**Data shown**

━━━━━━━━━━━━━━━━

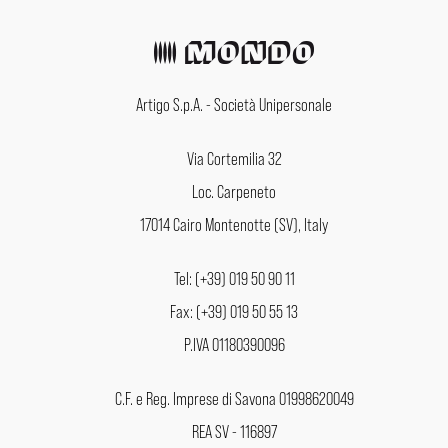
Artigo S.p.A. - Società Unipersonale
Via Cortemilia 32
Loc. Carpeneto
17014 Cairo Montenotte (SV), Italy
Tel: (+39) 019 50 90 11
Fax: (+39) 019 50 55 13
P.IVA 01180390096
C.F. e Reg. Imprese di Savona 01998620049
REA SV - 116897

━━━━━━━━━━━━━━━━

Give back an exact copy of the material above, omitting the pictures.

Artigo S.p.A. - Società Unipersonale
Via Cortemilia 32
Loc. Carpeneto
17014 Cairo Montenotte (SV), Italy
Tel: (+39) 019 50 90 11
Fax: (+39) 019 50 55 13
P.IVA 01180390096
C.F. e Reg. Imprese di Savona 01998620049
REA SV - 116897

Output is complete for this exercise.